Philadelphia Union: Andre Blake 8, Jack Elliott 7, Jakob Glesnes 7, Kai Wagner 5, Olivier Mbaizo 6, Leon Flach 6, Jose Martinez 5, Jack McGlynn 7, Daniel Gazdag 7, Mikkel Uhre 5, Julian Carranza 6
Subs: Corey Burke 6, Paxten Aaronson 6, Chris Donovan 6


Best and worst performers

LAFC BEST: John McCarthy. Never mind that he allowed a goal just minutes after being substituted in on 117 minutes, McCarthy stepped up when it mattered in the shootout, and is the key reason why LAFC now possess their first MLS Cup.

LAFC WORST: Diego Palacios. The left-back made progress in the final stages of the match, but for the most part, Palacios was a liability and the back line's definitive weak link.

Philadelphia Union BEST: Andre Blake. The Goalkeeper of the Year made several impressive reflex saves, and also served as a calming presence in possession when the outfield players in front of him needed to recycle the ball under intense pressure from LAFC's press.

Philadelphia Union WORST: Jose Martinez.
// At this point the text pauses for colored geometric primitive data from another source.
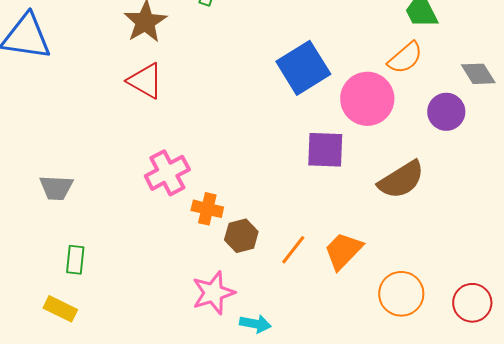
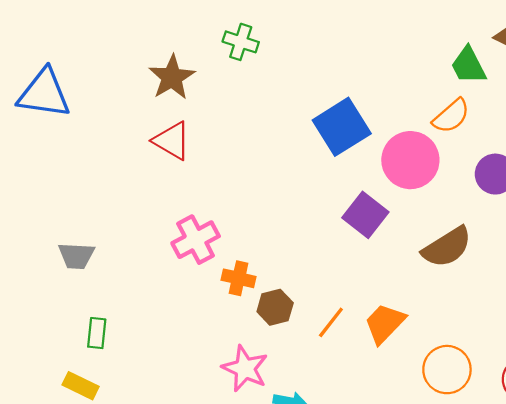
purple square: (325, 150) -> (365, 215), turned 36
pink star: (213, 293) -> (245, 369), turned -30

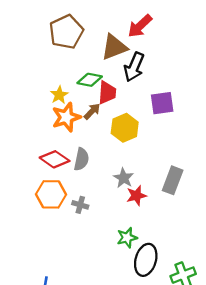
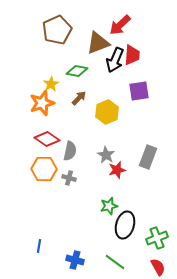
red trapezoid: (107, 93) -> (132, 55), moved
orange star: (66, 117) -> (42, 103), moved
gray semicircle: (81, 159) -> (70, 151), moved

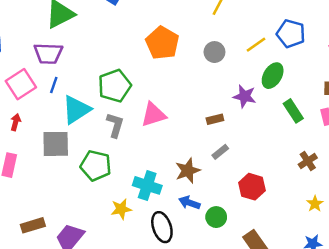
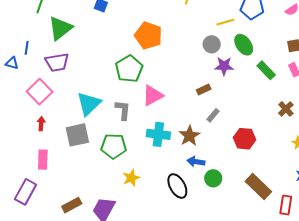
yellow line: (256, 45) -> (225, 22), turned 30
gray circle: (214, 52) -> (212, 44), moved
green ellipse: (273, 76) -> (244, 45), turned -55
blue line: (54, 85) -> (27, 48), moved
green pentagon: (115, 86) -> (129, 69), moved
cyan cross: (147, 185) -> (158, 134), moved
yellow star: (121, 209) -> (131, 178), moved
green circle: (216, 217) -> (213, 178), moved

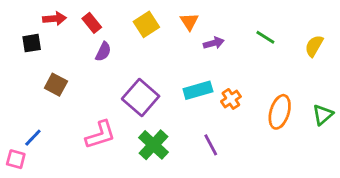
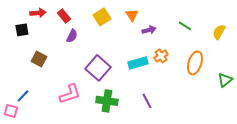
orange cross: (231, 99) -> (161, 56), moved
orange ellipse: (280, 112) -> (195, 63), moved
green cross: (153, 145) -> (107, 101), turned -35

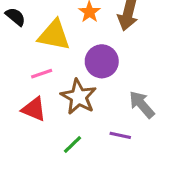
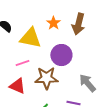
brown star: (79, 97) -> (46, 78), turned -30

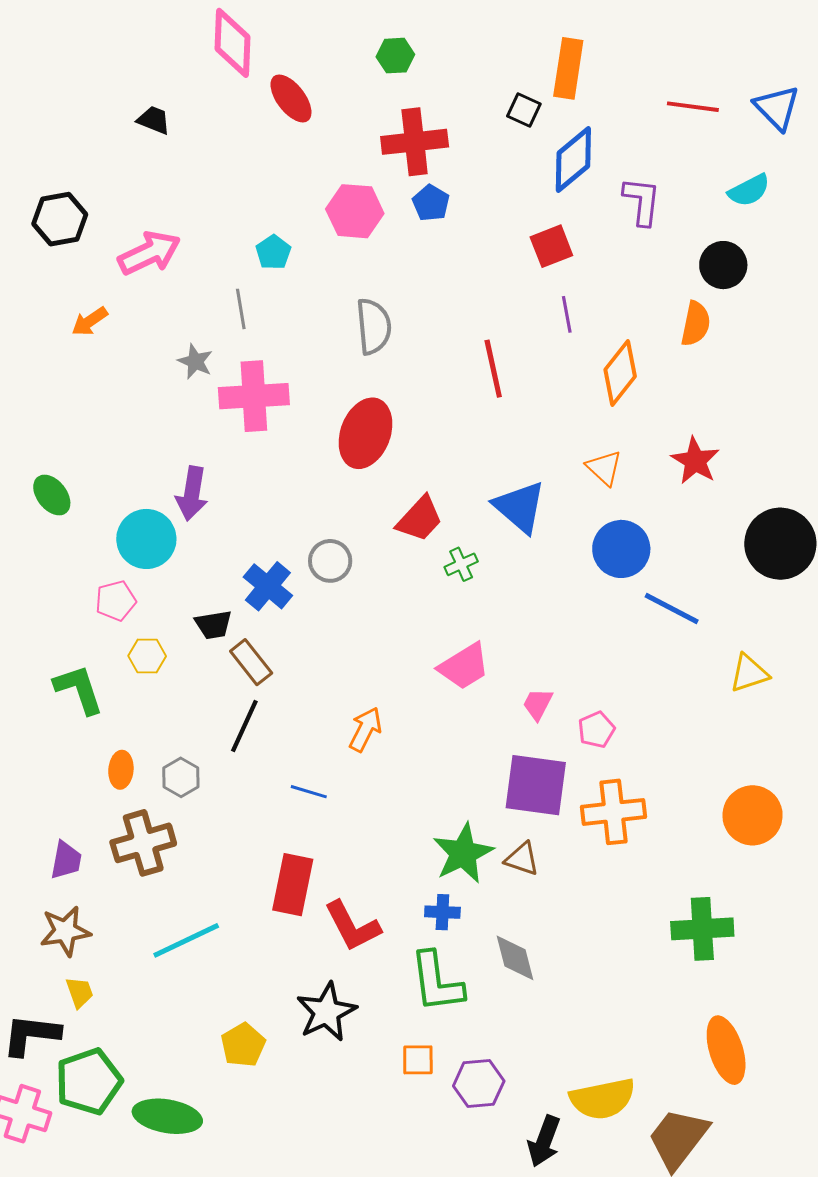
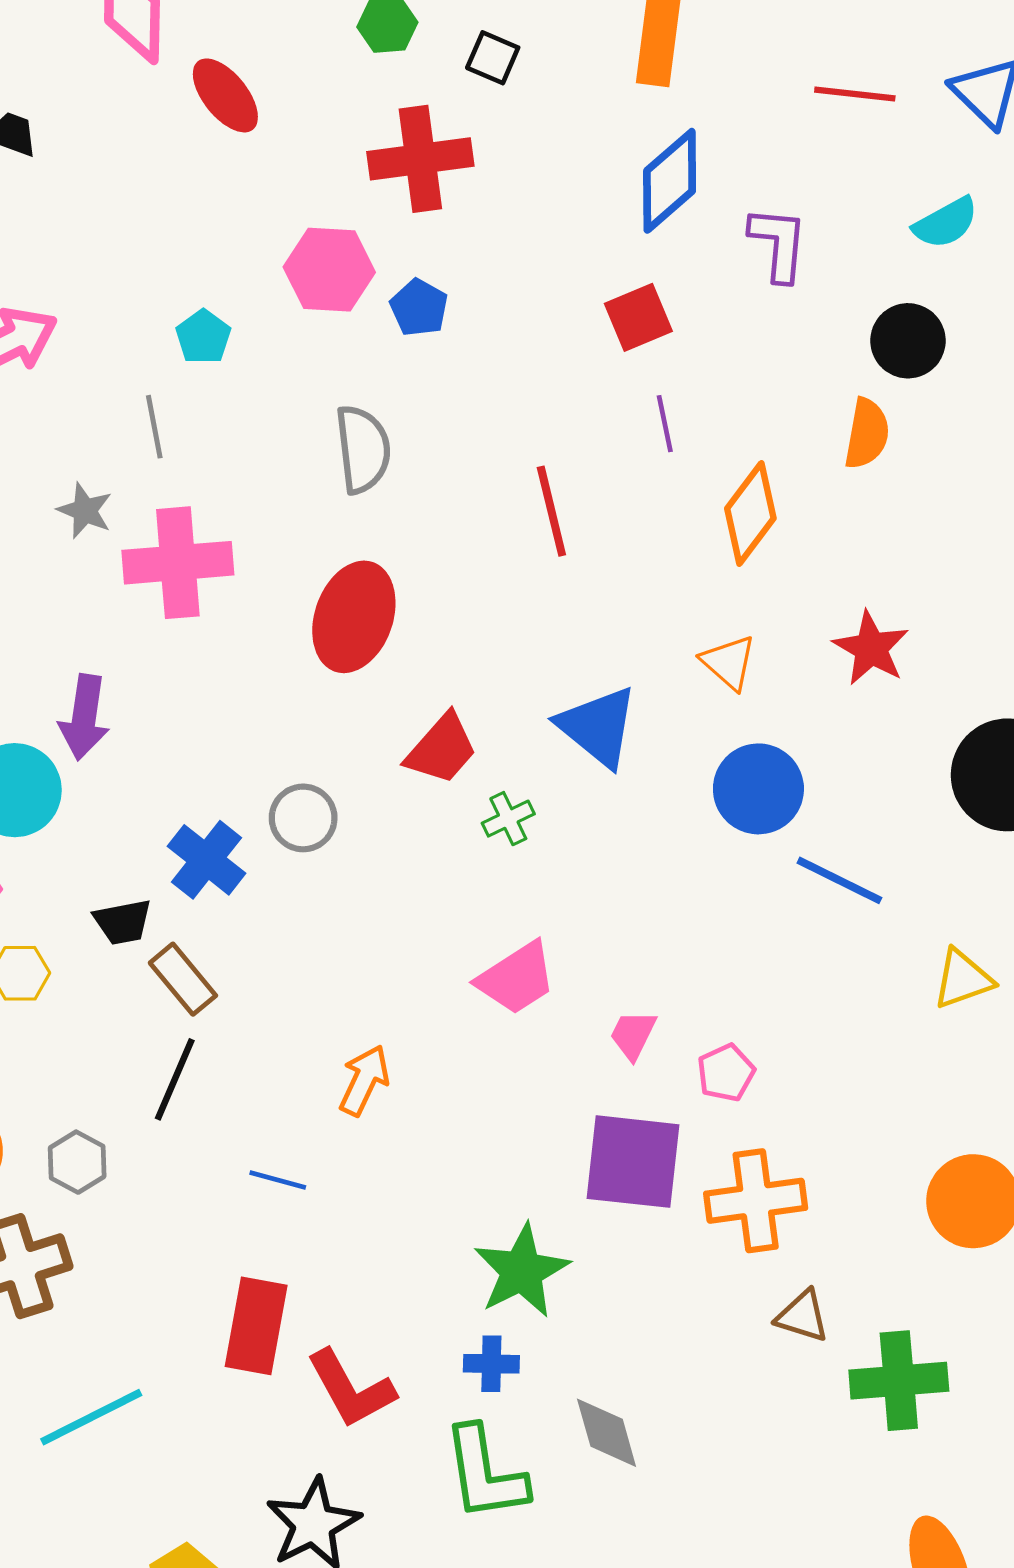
black square: (524, 110) -> (493, 58), moved
blue pentagon: (431, 203) -> (419, 308), moved
brown triangle: (522, 859) -> (802, 1316), moved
Much of the Philadelphia midfield was guilty of succumbing to nerves in the game's opening exchanges, but Martinez's carelessness in possession regularly put his side on the back foot, and it was his foul that earned LAFC the free kick from which they scored the game's opening goal.
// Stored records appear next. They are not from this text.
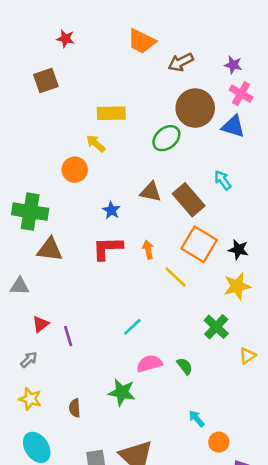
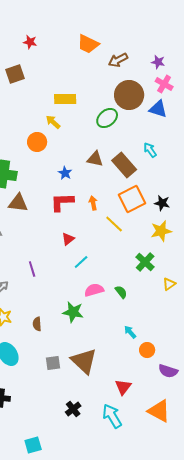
orange square: (199, 244) -> (132, 199), turned 32
red triangle: (41, 324) -> (68, 239), moved

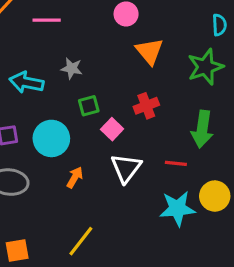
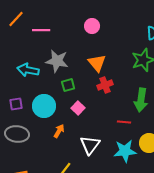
orange triangle: (149, 51) -> (97, 63), moved
gray star: (72, 68) -> (57, 61), size x1.6
pink square: (112, 129) -> (78, 108), moved
white triangle: (126, 168) -> (90, 145), moved

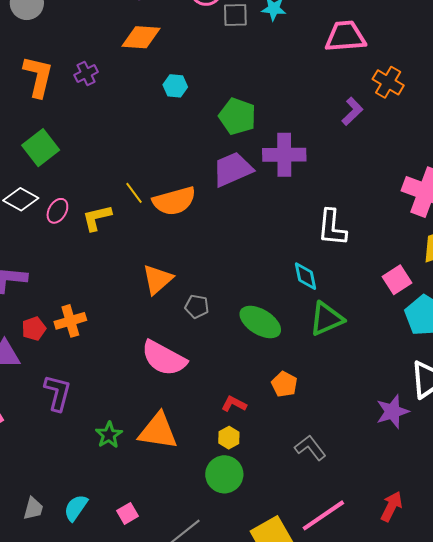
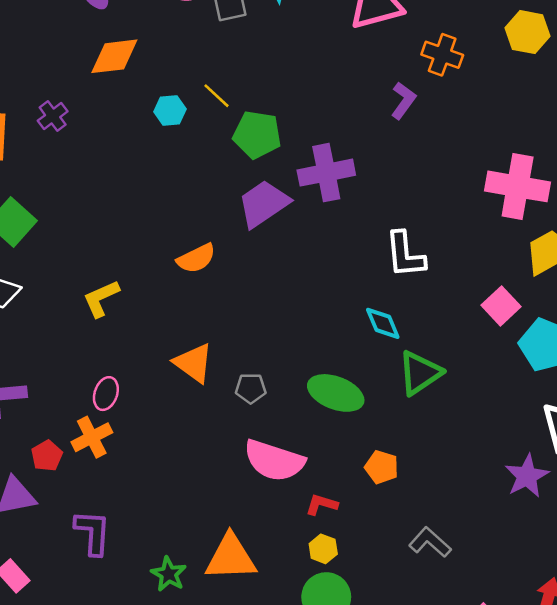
yellow line: (134, 193) -> (216, 96), moved
orange semicircle: (174, 201) -> (196, 258), size x0.7
pink ellipse: (57, 211) -> (106, 394), moved
orange triangle: (157, 279) -> (194, 363), turned -32
pink semicircle: (164, 358) -> (274, 461), moved

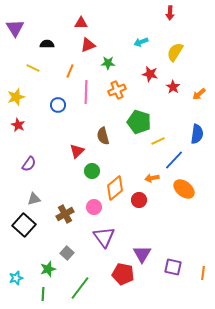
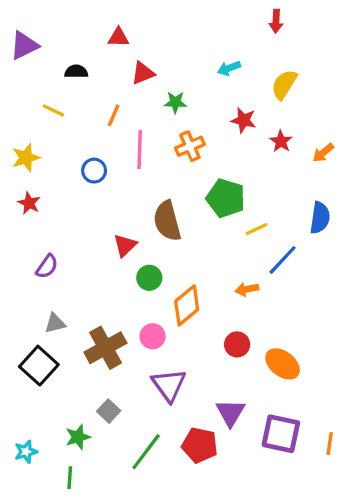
red triangle: (81, 23) -> (118, 37), moved
purple triangle: (15, 28) -> (24, 45), turned 36
brown semicircle: (103, 136) -> (167, 221), size x1.4
orange ellipse: (184, 189) -> (283, 364), moved
red circle: (139, 200) -> (237, 344), moved
brown cross: (65, 214) -> (105, 348), size x1.4
purple square: (173, 267) -> (281, 434), size x1.4
green line: (80, 288) -> (146, 452), moved

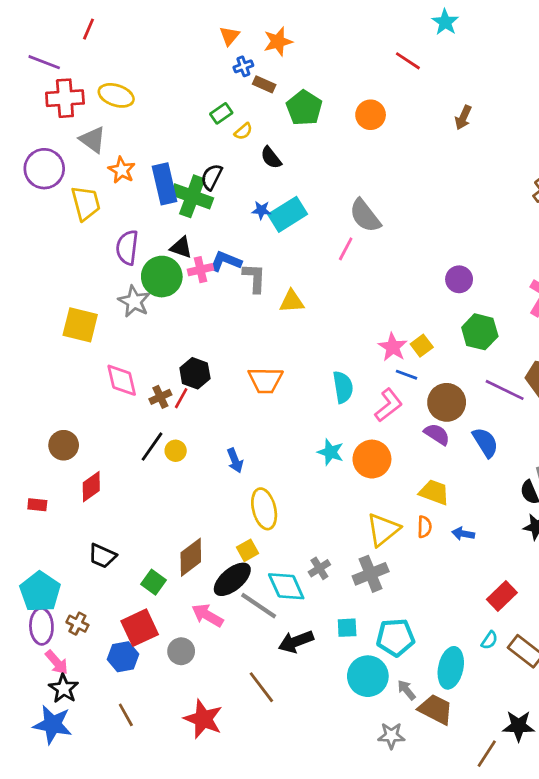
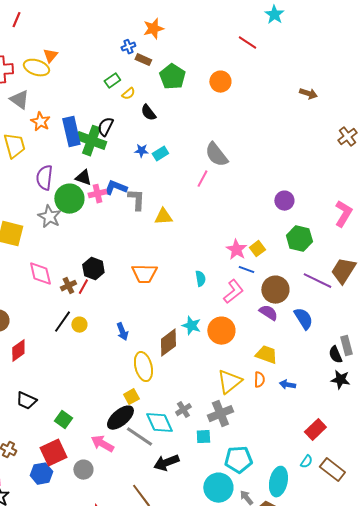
orange triangle: (230, 36) -> (50, 56), moved
brown arrow: (463, 118) -> (308, 94), moved, turned -96
cyan rectangle: (288, 214) -> (160, 154), size x0.6
cyan semicircle: (343, 387) -> (200, 279), size x0.7
brown diamond: (191, 557) -> (168, 343), moved
cyan square: (347, 628) -> (203, 437), moved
Highlights and notable moments

The scenes at Banc of California, from start to finish, were nothing short of epic. A game that will be remembered in this league for years and years to come.


After the match: What the players and managers said

Philadelphia manager Jim Curtin: "We didn't have Johnny and Gareth Bale being the ones who did us in today.

"You can have a great season, but the season only ends perfect[ly] for one team of the 28."


Key stats (via ESPN Stats & Info)

- In seven of the past eight MLS Cups, including Saturday, the team that scored first ended up winning the title.

- LAFC scored set-piece goals in each of their three playoff games, tallying five goals, including two on Saturday.

- Saturday was only the fourth time in MLS Cup history when both teams score multiple goals (1996, 2003 and 2004 the only other occasions).

- Gareth Bale's 128th-minute equalizer was the latest goal scored in MLS history.

- LAFC manager Steve Cherundolo is the first coach to win the Supporters' Shield and MLS Cup in his first season.